── INPUT RECORDS

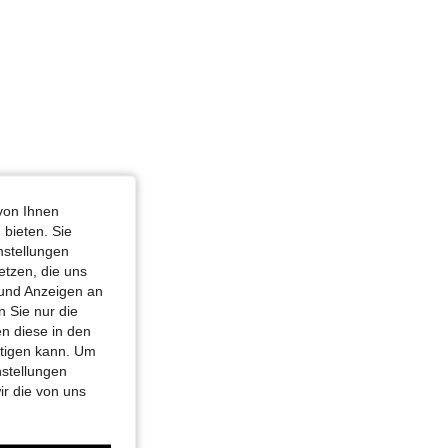
von Ihnen
 bieten. Sie
nstellungen
etzen, die uns
 und Anzeigen an
 Sie nur die
n diese in den
htigen kann. Um
nstellungen
ir die von uns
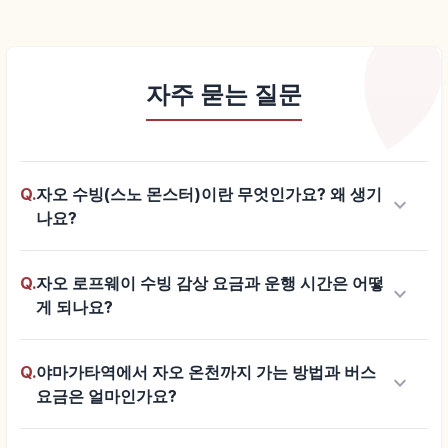
자주 묻는 질문
Q.
자오 수빙(스노 몬스터)이란 무엇인가요? 왜 생기
keyboard_arrow_down
나요?
Q.
자오 로프웨이 수빙 감상 요금과 운행 시간은 어떻
keyboard_arrow_down
게 되나요?
Q.
야마가타역에서 자오 온천까지 가는 방법과 버스
keyboard_arrow_down
요금은 얼마인가요?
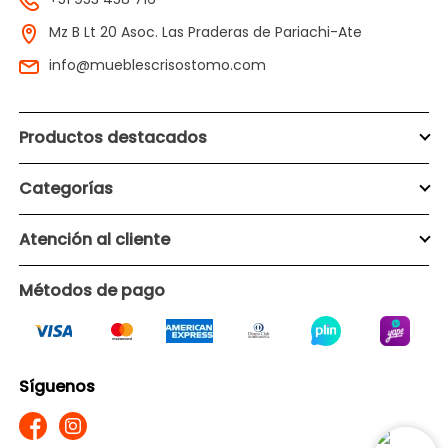
Mz B Lt 20 Asoc. Las Praderas de Pariachi-Ate
info@mueblescrisostomo.com
Productos destacados
Categorías
Atención al cliente
Métodos de pago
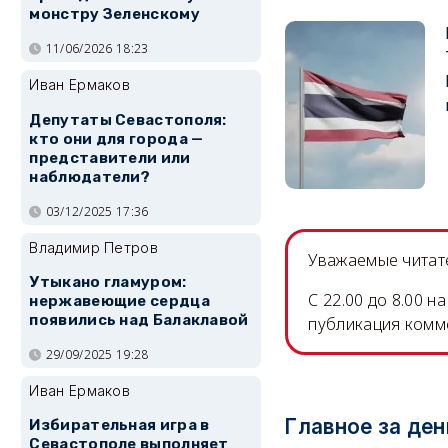
монстру Зеленскому
11/06/2026 18:23
Иван Ермаков
Депутаты Севастополя:
кто они для города —
представители или
наблюдатели?
03/12/2025 17:36
Владимир Петров
Уважаемые читате
Утыкано гламуром:
C 22.00 до 8.00 
нержавеющие сердца
появились над Балаклавой
публикация комм
29/09/2025 19:28
Иван Ермаков
Главное за ден
Избирательная игра в
Севастополе выполняет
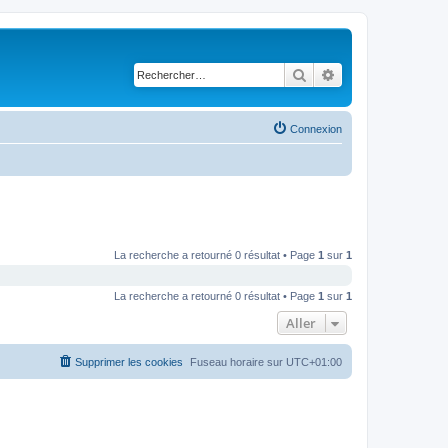
Rechercher
Recherche avancé
Connexion
La recherche a retourné 0 résultat • Page
1
sur
1
La recherche a retourné 0 résultat • Page
1
sur
1
Aller
Supprimer les cookies
Fuseau horaire sur
UTC+01:00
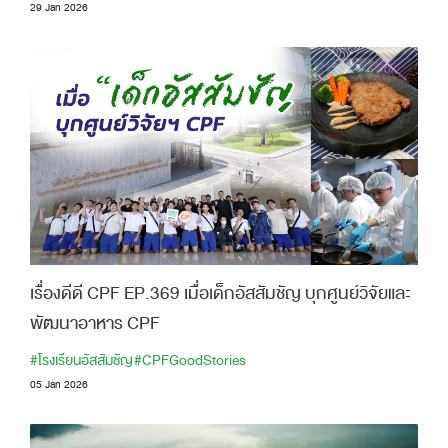
29 Jan 2026
เรื่องดีดี CPF EP.369 เมื่อเด็กอัสสัมชัญ บุกศูนย์วิจัยและ
พัฒนาอาหาร CPF
#โรงเรียนอัสสัมชัญ
#CPFGoodStories
05 Jan 2026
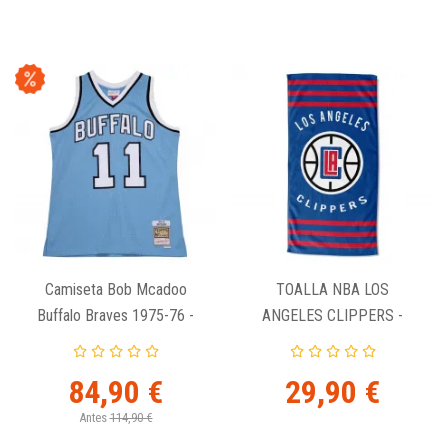
Camiseta Bob Mcadoo
TOALLA NBA LOS
Buffalo Braves 1975-76 -
ANGELES CLIPPERS -
Swingman Mitchell And
LOGO STRIPES
Ness
84,90 €
29,90 €
Antes
114,90 €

────

§ **TASK DIRECTIONS**:
Repeat exactly the lines of the records from the one containing "Buffalo Braves 1975-76" to the last, and include no line outside that stretch.

§ **TASK SOLUTION**:
Buffalo Braves 1975-76 -
ANGELES CLIPPERS -
Swingman Mitchell And
LOGO STRIPES
Ness
84,90 €
29,90 €
Antes
114,90 €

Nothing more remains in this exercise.